Mendengar ucapan terima kasih dari bibir Ammar, membuat Aldy semakin sesenggukan, sungguh ia merasa tak layak menerimanya, karena ia merasa jadi manusia dan Papa paling buruk sedunia karena sudah menelantarkan buah hatinya sendiri.
Irfan benar-benar sukses menunjukkan keberhasilannya menjadi Ayah sambung yang baik, hal yang bahkan tak mampu Aldy lakukan karena ia telah kehilangan kesempatan itu.
Sementara Hilda, menyembunyikan tangisnya di balik punggung Irfan, bagaimanapun benci dan marahnya ia pada Aldy, ia tetap tak bisa menyembunyikan kebahagiaannya ketika Ammar di peluk Ayah kandungnya.
,
.
BRAAAAAKKK!!!
Aldy membalik meja di hadapannya, ia tak peduli jika nanti ia dikenakan biaya mengganti properti hotel yang telah ia hancurkan.
“Aaaaaa…” Widya memekik keras, ia tak menyangka Aldy akan bereaksi semarah ini ketika ia dengan jujur mengatakan bahwa beberapa kali Widya menyewa detektif swasta untuk memata-matai kegiatannya. “Maaf, mas.” Hanya itu yang mampu Widya katakan.
“Maaf, katamu, kamu benar benar mengecewakan aku Wie !!!” Lagi lagi Aldy berteriak, meluapkan amarahnya.
“Sudah berlalu 7 tahun yang lalu, aku menahan sesak dan rasa bersalahku pada Hilda, demi menepati janjiku kepadamu, tapi ternyata setelah semua kulakukan untukmu, kamu masih juga curiga dan tak bisa mempercayai suamimu sendiri.”
“Hanya demi janji, Mas? Mas menikahiku hanya demi janji, apa itu artinya sekarang Mas mengakui, kalau selama ini Mas mencintai Hilda?!!” Tanya Widya memastikan.
“Iya … !!!” Aldy serta merta menjawab, tanpa memikirkan lagi apa yang keluar dari lisannya, yah, seharusnya sejak lama ia mengatakan perasaan ini pada Hilda, sayangnya ia terlalu bodoh untuk bisa mengenali apa itu cinta dan apa itu obsesi semata. “aku mencintainya,” air mata Aldy tumpah ketika akhirnya ia bisa mengatakan perasaan hati yang selama ini ia pendam.

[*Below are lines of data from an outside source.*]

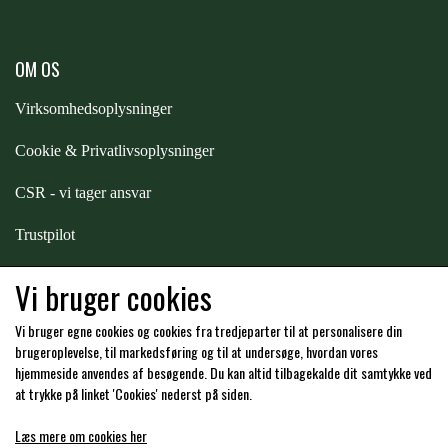
STAR TACK
OM OS
STUD MUFFIN
Virksomhedsoplysninger
TIMER GPS
Cookie & Privatlivsoplysninger
CSR - vi tager ansvar
TKO
Trustpilot
Samarbejde
-
affiliates
Vi bruger cookies
WAHLSTEN
Vi bruger egne cookies og cookies fra tredjeparter til at personalisere din
Hos os kan du betale med:
brugeroplevelse, til markedsføring og til at undersøge, hvordan vores
WALDHAUSEN
hjemmeside anvendes af besøgende. Du kan altid tilbagekalde dit samtykke ved
at trykke på linket 'Cookies' nederst på siden.
WALSH
Læs mere om cookies her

“7 tahun yang lalu, suamimu yang bodoh ini, akhirnya menyadari bahwa dirinya mencintai wanita yang sudah menemaninya selama 4 tahun, bahkan wanita itu rela pergi demi membuat suamimu ini bahagia bersamamu.” tubuh Aldy lunglai meringkuk di lantai.
Dan jangan ditanya bagaimana perasaan Widya, tentu saja ia merasa terluka dan sangat kecewa, bayangan kebahagiaan di masa depan, mendadak buram tertutup kabut hitam nan pekat. “Lalu bagaimana dengan aku yang mencintaimu, Mas. Apa aku tak layak mendapatkan hati dan cintamu?”
Aldy menatap, kedua netra abu Widya yang berlapis lensa kontak. Mencoba menemukan kembali debaran yang dahulu ia rasakan kala berdekatan dengan Widya. Nyatanya nihil, ia sama sekali tak menemukan semua itu disana, entah sejak kapan, hati dan perasaannya memudar, gelora yang dahulu begitu membuncah, mendadak surut seperti laut tanpa ombak dan badai tanpa gemuruh angin.